G is for .... Genetics

Sam Bowen's avatar

by Sam Bowen

If it wasn’t for a ‘faulty’ or ‘quirky’ set of genes that’s totally changed our and our daughter’s lives, I’d really think genetics was cool. 

It’s an interesting subject, fascinating in a geeky and absorbing way, just a pain in the arse when it goes wrong and affects those who you love most.

I wish I’d paid more attention in sixth form, as I did A Level Human Biology (I didn’t pass mind!) however, that was back in 1990 and still very early days for the field of Genetics.

We learnt about DNA (deoxyribonucleic acid) and the fact that humans have 23 pairs of chromosomes, making total of 46.

We drew diagrams of how characteristics from each parent are inherited as each gives half of their chromosomes in the creation of an embryo that becomes their child.

We learnt that if a baby develops three of chromosome 21 (trisomy) they are born with Down Syndrome.

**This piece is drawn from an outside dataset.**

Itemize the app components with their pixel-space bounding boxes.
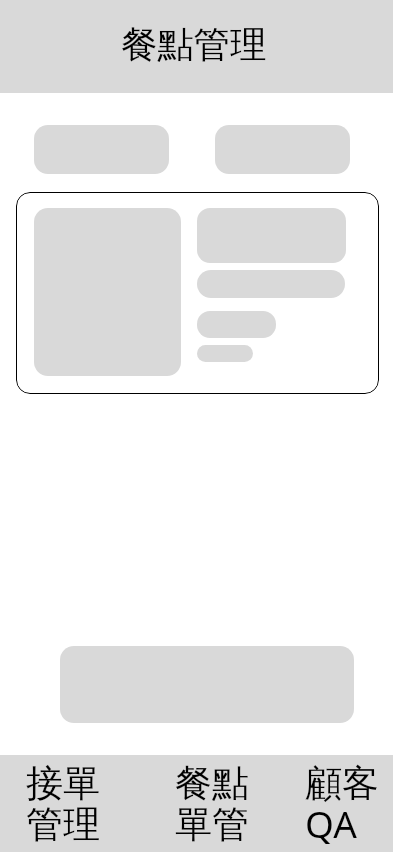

We didn’t learn about any other genetic conditions inherited or otherwise but focussed instead on the much less taxing origins of eye and hair colour.

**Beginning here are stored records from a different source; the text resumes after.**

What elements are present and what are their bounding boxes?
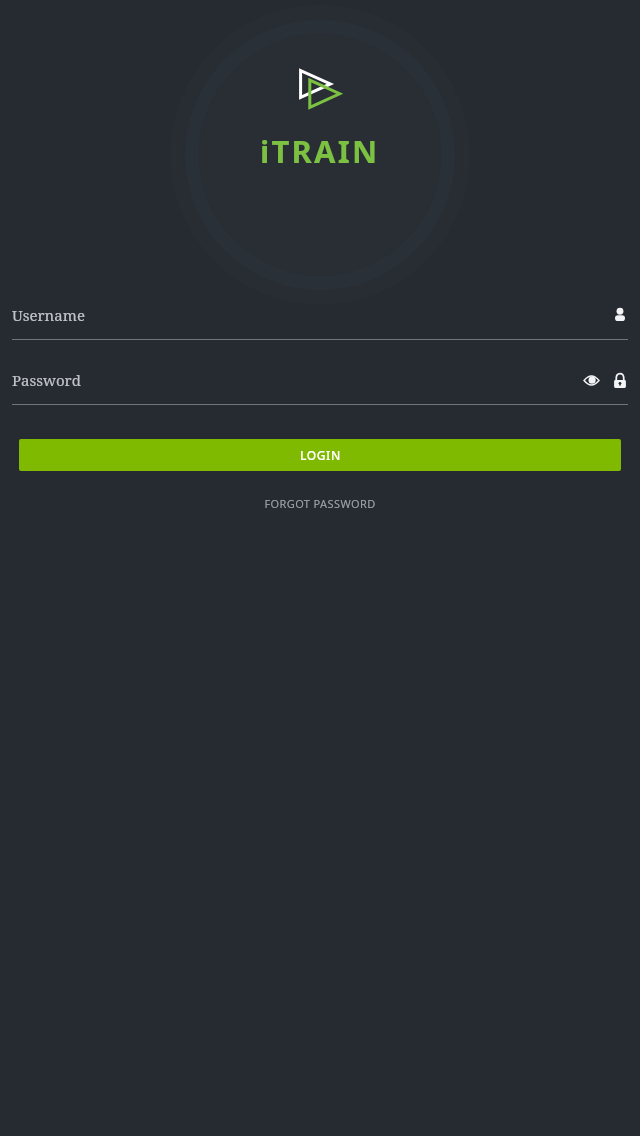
staticText: LOGIN: [300, 447, 341, 463]
button[interactable]: LOGIN: [19, 439, 621, 471]
other: Username: [612, 307, 628, 323]
staticText: FORGOT PASSWORD: [264, 496, 376, 511]
button[interactable]: Username: [0, 300, 640, 340]
other: iTRAIN logo: [300, 70, 340, 108]
staticText: iTRAIN: [260, 130, 380, 172]
other: Show password: [583, 372, 600, 389]
staticText: Password: [12, 370, 583, 390]
other: Password locked: [612, 373, 628, 389]
button[interactable]: Password: [0, 365, 640, 405]
button[interactable]: FORGOT PASSWORD: [254, 492, 386, 515]
staticText: Username: [12, 305, 612, 325]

Nor did we look at how common some of these conditions are. When you read in a text book about genetic anomalies at the age of 16 it all seems a very distant problem and one you could never imagine happening to you.

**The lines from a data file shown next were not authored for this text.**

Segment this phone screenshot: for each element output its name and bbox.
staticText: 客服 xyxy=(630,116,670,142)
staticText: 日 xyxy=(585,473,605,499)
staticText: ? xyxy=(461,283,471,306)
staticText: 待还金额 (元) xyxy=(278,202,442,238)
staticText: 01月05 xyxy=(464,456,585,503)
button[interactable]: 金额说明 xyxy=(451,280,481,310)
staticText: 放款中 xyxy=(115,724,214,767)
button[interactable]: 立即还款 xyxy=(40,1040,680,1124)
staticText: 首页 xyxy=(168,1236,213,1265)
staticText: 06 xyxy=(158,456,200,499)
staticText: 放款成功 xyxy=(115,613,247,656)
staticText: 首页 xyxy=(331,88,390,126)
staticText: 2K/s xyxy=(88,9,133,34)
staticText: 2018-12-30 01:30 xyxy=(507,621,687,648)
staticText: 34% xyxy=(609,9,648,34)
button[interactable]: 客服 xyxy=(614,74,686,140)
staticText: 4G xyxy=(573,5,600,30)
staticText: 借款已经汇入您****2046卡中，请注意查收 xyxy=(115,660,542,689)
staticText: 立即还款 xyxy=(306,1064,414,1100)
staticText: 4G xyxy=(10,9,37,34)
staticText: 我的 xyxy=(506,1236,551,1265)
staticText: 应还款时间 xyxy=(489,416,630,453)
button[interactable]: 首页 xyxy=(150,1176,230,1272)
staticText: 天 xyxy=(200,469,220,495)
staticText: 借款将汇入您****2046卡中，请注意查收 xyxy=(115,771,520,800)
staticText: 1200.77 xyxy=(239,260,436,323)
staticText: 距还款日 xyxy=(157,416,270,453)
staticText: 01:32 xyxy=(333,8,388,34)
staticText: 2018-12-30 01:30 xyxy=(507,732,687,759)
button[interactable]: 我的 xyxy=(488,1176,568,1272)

Fast forward two decades and I suddenly really wanted to know more.

My husband and I were suffering from what Doctors called ‘unexplained infertility’ and so we underwent IVF. We asked all the wrong questions in our quest for answers and I’m not big enough to ever forgive that IVF clinic for not doing due diligence.

There really is no such thing as ‘unexplained’ or rather nothing should be ‘unexplainable’ they just hadn’t found the reason for our infertility yet.

But there it was, waiting in the side wings and a simple test, much less expensive than some of the others we did, would have revealed the cause.

A balanced translocation. A bit of one chromosome swapped with a bit on another one. A pair of odd socks, but at least a pair, or more accurately two pairs of odd socks!

People with balanced translocations often don’t have any physical symptoms (except sometimes sub or infertility) and it is estimated that as many as 1 in 500 people have a translocation of their Chromosomes. That’s an awful lot of people! It also becomes a lottery on the outcome of their offspring as they have a 50% chance of being ok (either inheriting the ‘normal’ chromosomes or getting the balanced set)  the other 50% chance is that the baby inherits either of the translocated chromosomes (the abnormal ones) and subsequently has an unbalanced set, which will affect them.

In our case that’s exactly what happened and we didn’t find out until Lucy was two days old.

So, launch us forward six years and our delightful, strong, charismatic and gorgeous daughter has taught us a thing or two about Genetics herself.

Like how being unique is not that useful for finding out information about health issues. All of those we had to find out for ourselves by asking for tests.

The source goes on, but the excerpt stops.